Tagebuch Dienstag, 6. Oktober 2020 – Erster Zoom-Call
Schreibtischtag. Ich bereitete mein vermutlich letztes Doktorandenkolloquium vor, auf dem ich meine Diss vorstellen möchte – auch als Übung für die Verteidigung. Ich werde vermutlich auf beiden Veranstaltungen nicht genau dasselbe erzählen, aber erstmal muss ich mir darüber klar werden, was ich überhaupt erzählen will. 360 Seiten in 15 Minuten zusammenzufassen, ist doch schwieriger als ich dachte. Also las ich gestern einen großen Teil meiner Diss quer und hielt mich dann hauptsächlich an den Zwischenfaziten und dem Schlussteil fest, in denen ich meine sensationellen Funde und Erkenntnisse brav aufgezählt habe.
Nachmittags hatte mein ewiges Quengeln endlich Erfolg gehabt und F. lud mich per Mail zu einem Zoom-Meeting ein. Ich bin bisher durch die ganze Pandemie ohne eine einzige Videokonferenz gekommen, wenn man von dem einen virtuellen Treffen mit den Hamburger Damen absieht, das aber per Facetime stattfand, wenn ich mich richtig erinnere. Ich wollte testen, ob Zoom noch funktioniert, obwohl ich die Uni-Version auf dem Rechner hatte, denn an der Uni bin ich ja jetzt offiziell nicht mehr. Ging. Was nicht ging, war die Kamera, was aber durch Neustart des Rechners behoben werden konnte. Dann testete ich lustige Dinge wie „Bildschirm freigeben“ und muten und freute mich darüber, dass meine blaue Arbeitszimmerwand ein ganz hervorragender ruhiger Hintergrund für mich ist.
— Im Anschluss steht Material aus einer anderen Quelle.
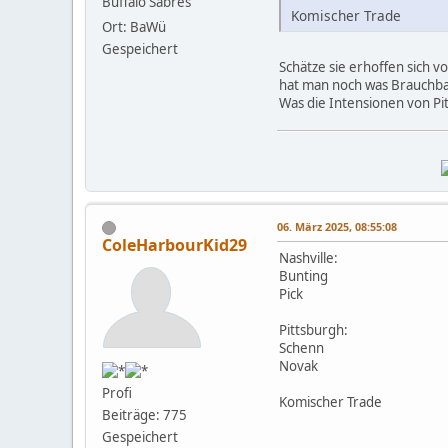
Buffalo Sabres
Komischer Trade
Ort: BaWü
Gespeichert
Schätze sie erhoffen sich 
hat man noch was Brauchb
Was die Intensionen von Pitt
06. März 2025, 08:55:08
ColeHarbourKid29
Nashville:
Bunting
Pick
Pittsburgh:
Schenn
Novak
Profi
Komischer Trade
Beiträge: 775
Gespeichert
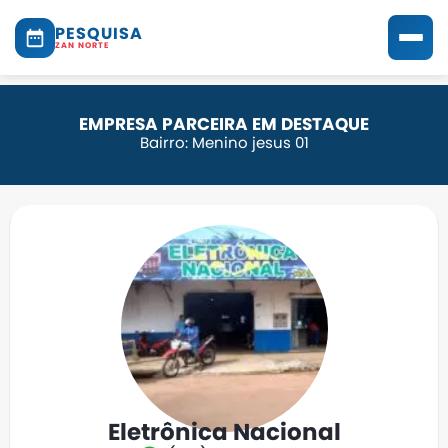
PESQUISA
ZAN NORTE
EMPRESA PARCEIRA EM DESTAQUE
Bairro: Menino jesus 01
Eletrônica Nacional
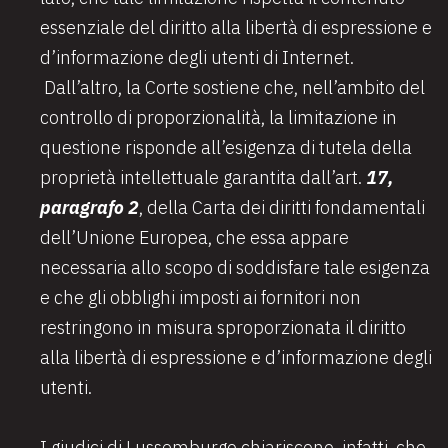
essenziale del diritto alla libertà di espressione e
d’informazione degli utenti di Internet.
Dall’altro, la Corte sostiene che, nell’ambito del
controllo di proporzionalità, la limitazione in
questione risponde all’esigenza di tutela della
proprietà intellettuale garantita dall’art.
17,
paragrafo 2
, della Carta dei diritti fondamentali
dell’Unione Europea, che essa appare
necessaria allo scopo di soddisfare tale esigenza
e che gli obblighi imposti ai fornitori non
restringono in misura sproporzionata il diritto
alla libertà di espressione e d’informazione degli
utenti.
I giudici di Lussemburgo chiariscono, infatti, che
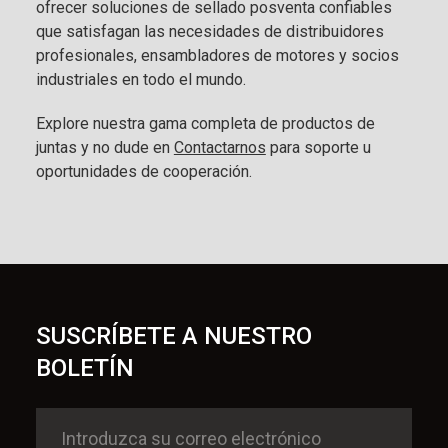
ofrecer soluciones de sellado posventa confiables
que satisfagan las necesidades de distribuidores
profesionales, ensambladores de motores y socios
industriales en todo el mundo.
Explore nuestra gama completa de productos de
juntas y no dude en
Contactarnos
para soporte u
oportunidades de cooperación.
SUSCRÍBETE A NUESTRO
BOLETÍN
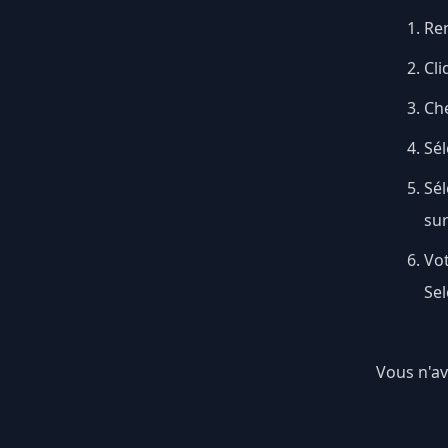
Ren
Cli
Ch
Sél
Sé
su
Vo
Sel
Vous n'av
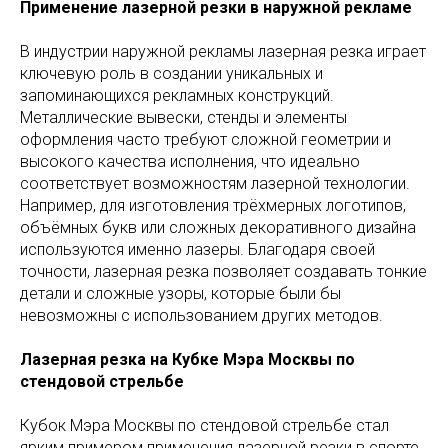
Применение лазерной резки в наружной рекламе
В индустрии наружной рекламы лазерная резка играет
ключевую роль в создании уникальных и
запоминающихся рекламных конструкций.
Металлические вывески, стенды и элементы
оформления часто требуют сложной геометрии и
высокого качества исполнения, что идеально
соответствует возможностям лазерной технологии.
Например, для изготовления трёхмерных логотипов,
объёмных букв или сложных декоративного дизайна
используются именно лазеры. Благодаря своей
точности, лазерная резка позволяет создавать тонкие
детали и сложные узоры, которые были бы
невозможны с использованием других методов.
Лазерная резка на Кубке Мэра Москвы по
стендовой стрельбе
Кубок Мэра Москвы по стендовой стрельбе стал
ярким примером применения лазерной резки в спорте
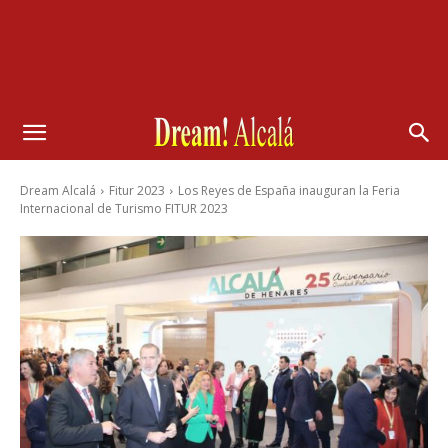
Dream Alcalá
Fitur 2023
Los Reyes de España inauguran la Feria
Internacional de Turismo FITUR 2023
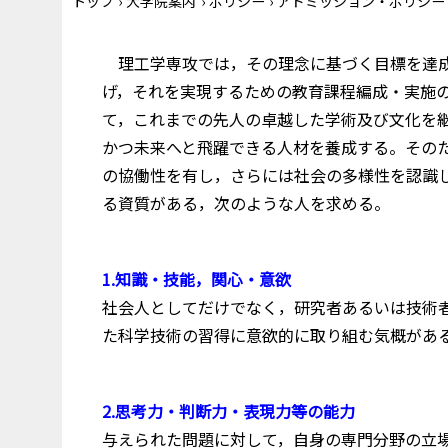
トップ
›
大学院案内
›
ポリシー
›
アドミッション・ポリシー
理工学専攻では，その理念に基づく目標を達成
げ，それを実現するための教育課程編成・実施
て，これまでの先人の卓越した学術及び文化を
かつ未来へと飛躍できる人材を養成する。その
の協働性を有し，さらには社会の多様性を認識
る資質がある，次のような人を求める。
1.知識・技能，関心・意欲
社会人としてだけでなく，研究者あるいは技術
た科学技術の習得に意欲的に取り組む気概があ
2.思考力・判断力・表現力等の能力
与えられた問題に対して，自身の専門分野の立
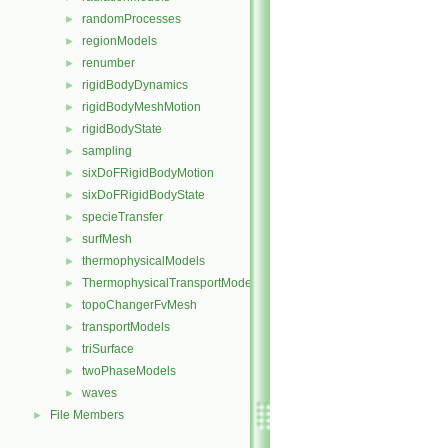
randomProcesses
►
regionModels
►
renumber
►
rigidBodyDynamics
►
rigidBodyMeshMotion
►
rigidBodyState
►
sampling
►
sixDoFRigidBodyMotion
►
sixDoFRigidBodyState
►
specieTransfer
►
surfMesh
►
thermophysicalModels
►
ThermophysicalTransportModels
►
topoChangerFvMesh
►
transportModels
►
triSurface
►
twoPhaseModels
►
waves
►
File Members
►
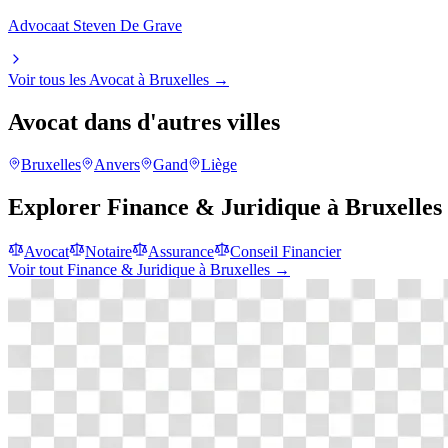
Advocaat Steven De Grave
Voir tous les
Avocat
à
Bruxelles
→
Avocat
dans d'autres villes
Bruxelles
Anvers
Gand
Liège
Explorer
Finance & Juridique
à
Bruxelles
Avocat
Notaire
Assurance
Conseil Financier
Voir tout
Finance & Juridique
à
Bruxelles
→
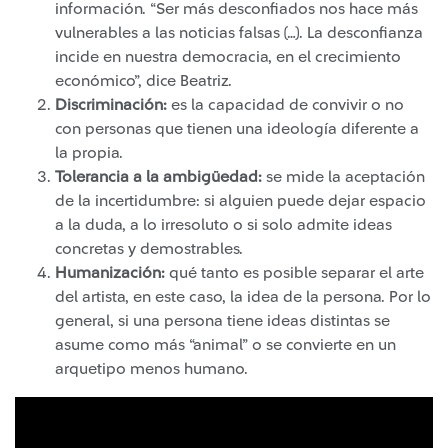
información. “Ser más desconfiados nos hace más
vulnerables a las noticias falsas (…). La desconfianza
incide en nuestra democracia, en el crecimiento
económico”, dice Beatriz.
Discriminación:
es la capacidad de convivir o no
con personas que tienen una ideología diferente a
la propia.
Tolerancia a la ambigüedad:
se mide la aceptación
de la incertidumbre: si alguien puede dejar espacio
a la duda, a lo irresoluto o si solo admite ideas
concretas y demostrables.
Humanización:
qué tanto es posible separar el arte
del artista, en este caso, la idea de la persona. Por lo
general, si una persona tiene ideas distintas se
asume como más “animal” o se convierte en un
arquetipo menos humano.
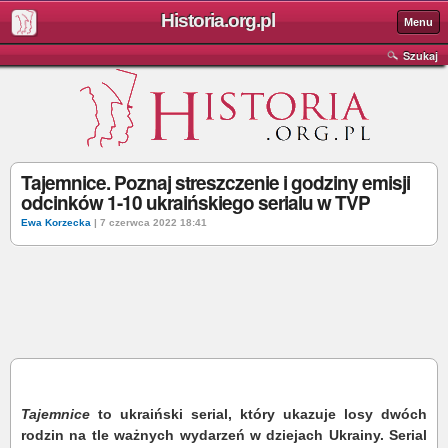
Historia.org.pl
Menu
Szukaj
Tajemnice. Poznaj streszczenie i godziny emisji
odcinków 1-10 ukraińskiego serialu w TVP
Ewa Korzecka
| 7 czerwca 2022 18:41
Tajemnice
to ukraiński serial, który ukazuje losy dwóch
rodzin na tle ważnych wydarzeń w dziejach Ukrainy.
Serial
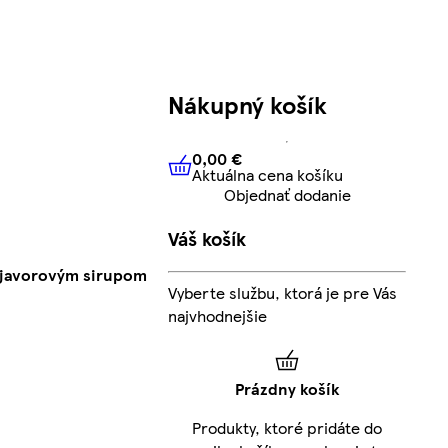
Nákupný košík
0,00 €
Aktuálna cena košíku
0,00 €
Aktuálna cena košíku
Objednať dodanie
Váš košík
 javorovým sirupom
Vyberte službu, ktorá je pre Vás
najvhodnejšie
Prázdny košík
Produkty, ktoré pridáte do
Mein Corona-Kontakttagebuch auf den neuesten Stand gebracht (gestern: keine Kontakte), weiterhin zwei Risiko-Begegnungen in der Corona-App, aber alles auf grün. Die waren zwischenzeitig auf einen Kontakt zusammengeschrumpft, dann war wieder keiner zu sehen, seit vorgestern sind es wieder zwei.
Mit einer Behörde einen Fototermin ausgemacht, um ein paar Protzens erneut abzulichten, weil ich beim Erstkontakt viel zu aufgeregt gewesen war. Dieses Mal hält F. die Kamera und ich die Gemälde. Auf Twitter holte ich mir Tipps zum Abstauben, weil die Dinger seit gefühlt 30 Jahren nicht mehr abgestaubt worden sind, aber ich weiß nicht, ob ich sie morgen umsetzen werde. Mit der Behörde außerdem über die Formulierungen in der Diss gesprochen, die ich ja veröffentlichen muss, um den Titel tragen zu dürfen. Dem Amt ist es nicht ganz so recht, wenn genau zu lesen ist, wo sich die Gemälde befinden, da es in der Vergangenheit anscheinend schon öfter Menschen gab, die sich als Polizist oder ähnliches ausgewiesen haben, um an Zeug zu kommen (oder es wenigstens ablichten zu können), was eventuell als NS-Devotionalie durchgeht. Wieder was gelernt. Ahne allmählich, warum mir die Staatsgemäldesammlungen nicht verraten wollten, wo mein Lieblings-Protzen gerade hängt (gehört ihnen, ist ausgeliehen).